Scheduled Policy Optimization for Natural Language Communication with Intelligent Agents

Authors: Wenhan Xiong, Xiaoxiao Guo, Mo Yu, Shiyu Chang, Bowen Zhou, William Yang Wang

IJCAI 2018 | Conference PDF | Archive PDF | Plain Text | LLM Run Details

Reproducibility Variable Result LLM Response
Research Type Experimental We evaluate our scheduled policy optimization method on the Blocks environment originally created by Bisk et al. [2016]. There are 20 unique blocks in the environment and the goal of the agent is to accomplish natural language described tasks by moving blocks in the 2D map. The dataset consists of 11,871 training samples and 1,179/3,177 samples for validation/testing.

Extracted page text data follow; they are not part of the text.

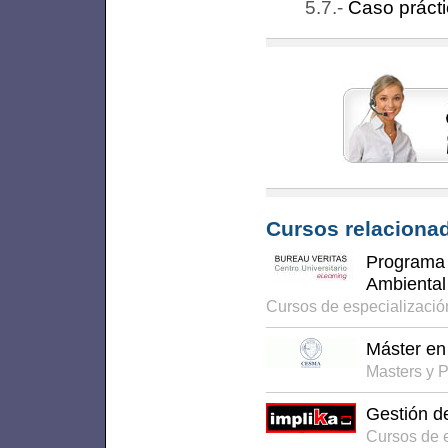
Caso prácti
Cursos relacionad
Programa 
Ambiental
Cursos de especializaci
Máster en 
Masters y 
Gestión de
Cursos de 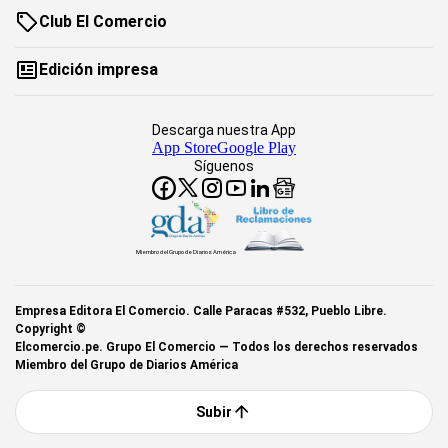
Club El Comercio
Edición impresa
Descarga nuestra App
App Store
Google Play
Síguenos
Miembro del Grupo de Diarios América
Empresa Editora El Comercio. Calle Paracas #532, Pueblo Libre.
Copyright ©
Elcomercio.pe. Grupo El Comercio — Todos los derechos reservados
Miembro del Grupo de Diarios América
Subir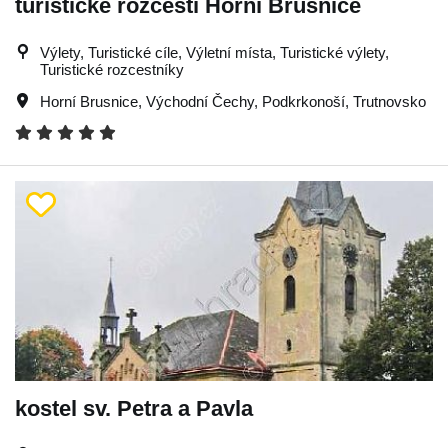
turistické rozcestí Horní Brusnice
Výlety, Turistické cíle, Výletní místa, Turistické výlety,
Turistické rozcestníky
Horní Brusnice
,
Východní Čechy
,
Podkrkonoší
,
Trutnovsko
kostel sv. Petra a Pavla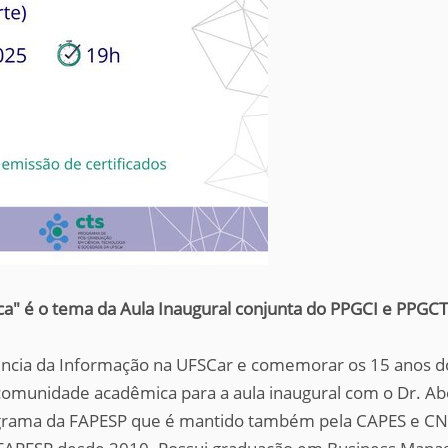
ica" é o tema da Aula Inaugural conjunta do PPGCI e PPGC
ência da Informação na UFSCar e comemorar os 15 anos d
comunidade acadêmica para a aula inaugural com o Dr. Abe
grama da FAPESP que é mantido também pela CAPES e CN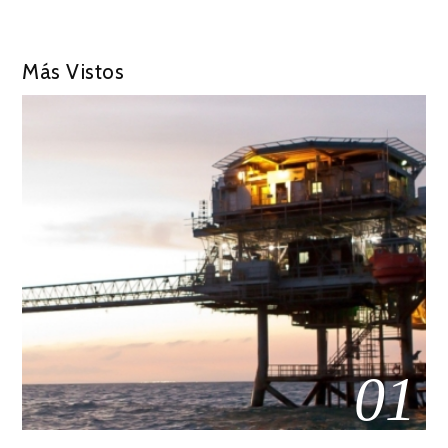
Más Vistos
01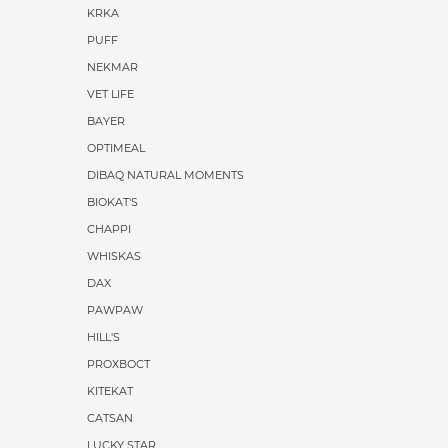
KRKA
PUFF
NEKMAR
VET LIFE
BAYER
OPTIMEAL
DIBAQ NATURAL MOMENTS
BIOKAT'S
CHAPPI
WHISKAS
DAX
PAWPAW
HILL'S
PROХВОСТ
KITEKAT
CATSAN
LUCKY STAR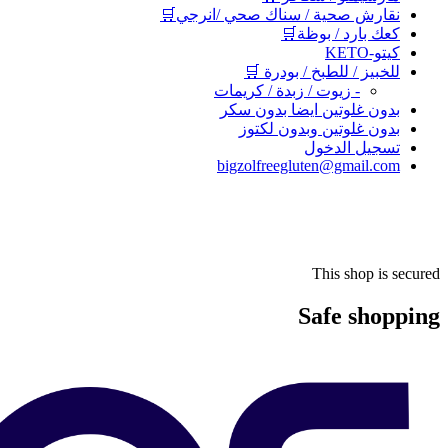
نقارش صحية / سناك صحي /انرجي🛒
كعك بارد / بوظة🛒
كيتو-KETO
للخبيز / للطبخ / بودرة 🛒
- زيوت / زبدة / كريمات
بدون غلوتين ايضا بدون سكر
بدون غلوتين وبدون لكتوز
تسجيل الدخول
bigzolfreegluten@gmail.com
This shop is secured
Safe shopping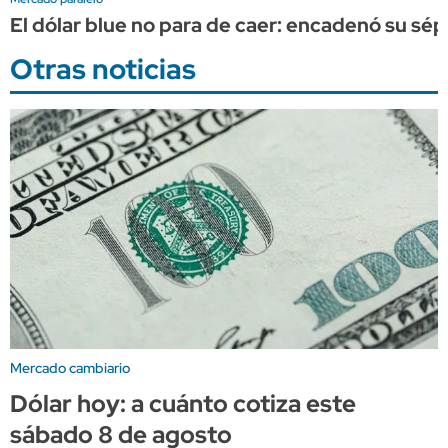
El dólar blue no para de caer: encadenó su sép
Otras noticias
Mercado cambiario
Dólar hoy: a cuánto cotiza este
sábado 8 de agosto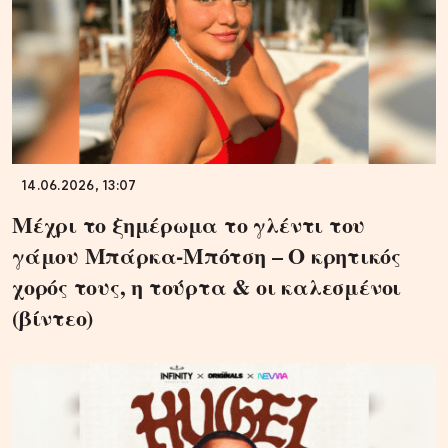
14.06.2026, 13:07
Μέχρι το ξημέρωμα το γλέντι του
γάμου Μπάρκα-Μπότση – Ο κρητικός
χορός τους, η τούρτα & οι καλεσμένοι
(βίντεο)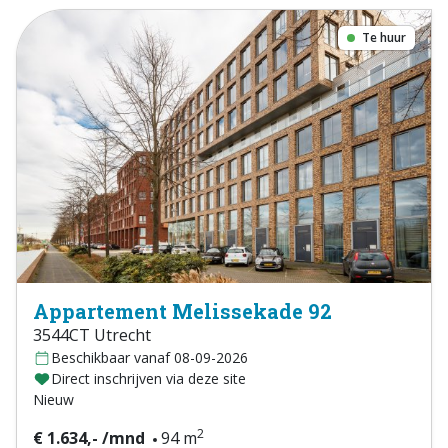
Te huur
Appartement Melissekade 92
3544CT Utrecht
Beschikbaar vanaf 08-09-2026
Direct inschrijven via deze site
Nieuw
2
€ 1.634,- /mnd
94 m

Researcher Affiliation Collaboration Wenhan Xiong1, Xiaoxiao Guo2, Mo Yu2, Shiyu Chang2, Bowen Zhou3, William Yang Wang1, 1 University of California, Santa Barbara 2 IBM Research 3 JD AI Research
Pseudocode Yes Algorithm 1: Scheduled Policy Optimization Algorithm
Open Source Code Yes Code and trained models can be found at https://github. com/xwhan/walk_the_blocks.
Open Datasets Yes We evaluate our scheduled policy optimization method on the Blocks environment originally created by Bisk et al. [2016].

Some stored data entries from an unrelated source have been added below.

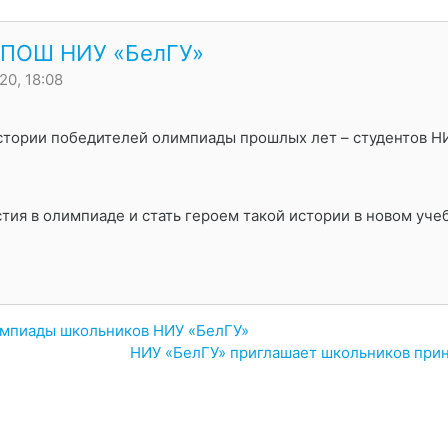
МПОШ НИУ «БелГУ»
20, 18:08
истории победителей олимпиады прошлых лет – студентов Н
тия в олимпиаде и стать героем такой истории в новом уч
мпиады школьников НИУ «БелГУ»
НИУ «БелГУ» приглашает школьников прин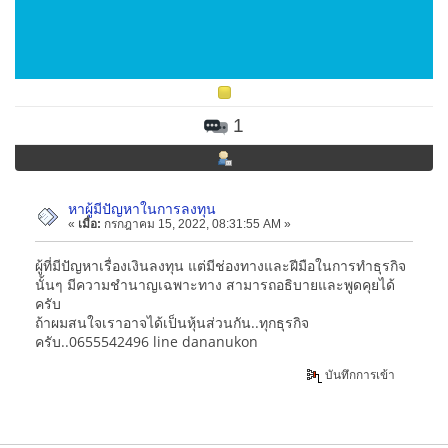
1
หาผู้มีปัญหาในการลงทุน
«
เมื่อ:
กรกฎาคม 15, 2022, 08:31:55 AM »
ผู้ที่มีปัญหาเรื่องเงินลงทุน แต่มีช่องทางและฝีมือในการทำธุรกิจ
นั้นๆ มีความชำนาญเฉพาะทาง สามารถอธิบายและพูดคุยได้
ครับ
ถ้าผมสนใจเราอาจได้เป็นหุ้นส่วนกัน..ทุกธุรกิจ
ครับ..0655542496 line dananukon
บันทึกการเข้า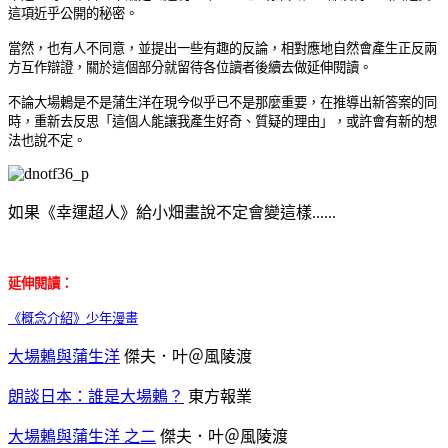
這項近乎公開的秘密。
當然，也有人不同意，並提出一些有趣的反論，相對應地自然會產生正反兩
方互作辯證，關於這個部分就留待各位讀者後續去做延伸閱讀。
不論大場鶇是不是蒲生洋在現今似乎已不是那麼重要，在推導出新答案的同
時，重新去反思「這個人能讓我產生好奇、質疑的理由」，或許會有新的想
法也說不定。
如果《幸運超人》給
小畑畫說不定會變這樣......
延伸閱讀：
《概念介紹》少年漫畫
大場鶇與蒲生洋
傑夫．叶＠風陵渡
朗談日本：誰是大場鶇？
東方報業
大場鶇與蒲生洋 之二
傑夫．叶＠風陵渡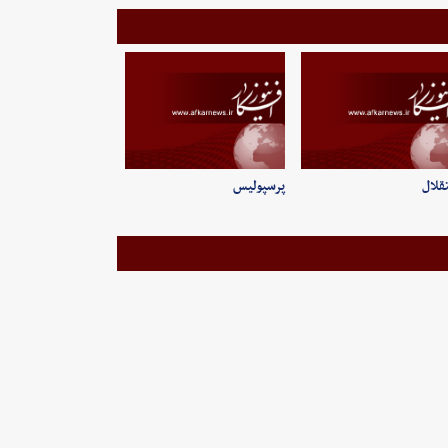
قلال
پرسپولیس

Dataset Splits Yes The dataset consists of 11,871 training samples and 1,179/3,177 samples for validation/testing.
Hardware Specification No The paper does not provide specific details about the hardware used, such as GPU/CPU models or memory specifications.
Software Dependencies No The paper mentions 'Adam optimizer' and 'PPO' but does not specify version numbers for any software libraries or dependencies, such as Python, PyTorch, or TensorFlow versions.

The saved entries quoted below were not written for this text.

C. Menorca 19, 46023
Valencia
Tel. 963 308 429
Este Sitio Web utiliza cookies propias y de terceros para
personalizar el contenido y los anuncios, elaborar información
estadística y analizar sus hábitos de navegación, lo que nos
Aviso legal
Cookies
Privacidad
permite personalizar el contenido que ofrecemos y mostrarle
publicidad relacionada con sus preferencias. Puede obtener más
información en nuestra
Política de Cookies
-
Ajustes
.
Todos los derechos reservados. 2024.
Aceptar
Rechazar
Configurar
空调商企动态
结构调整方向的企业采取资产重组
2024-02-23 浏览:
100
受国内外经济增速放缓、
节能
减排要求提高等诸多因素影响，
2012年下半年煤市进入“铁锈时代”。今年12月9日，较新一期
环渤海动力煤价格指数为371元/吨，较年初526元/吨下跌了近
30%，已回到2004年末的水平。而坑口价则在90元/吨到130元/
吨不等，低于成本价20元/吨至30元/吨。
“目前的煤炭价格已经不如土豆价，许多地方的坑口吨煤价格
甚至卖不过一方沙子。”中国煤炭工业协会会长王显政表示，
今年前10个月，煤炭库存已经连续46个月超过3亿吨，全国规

Experiment Setup Yes The initial learning rate is 0.0001 and is divided by 2 for every 4 epochs. The windowed history consists of the execution errors of the last 100 trials. The clipping interval of PPO is set to [0.95, 1.05] and the number of PPO epochs for each update step is set to be 4. We restrict the number of training epochs to be less than 20. Early-stopping is applied using the Dev set.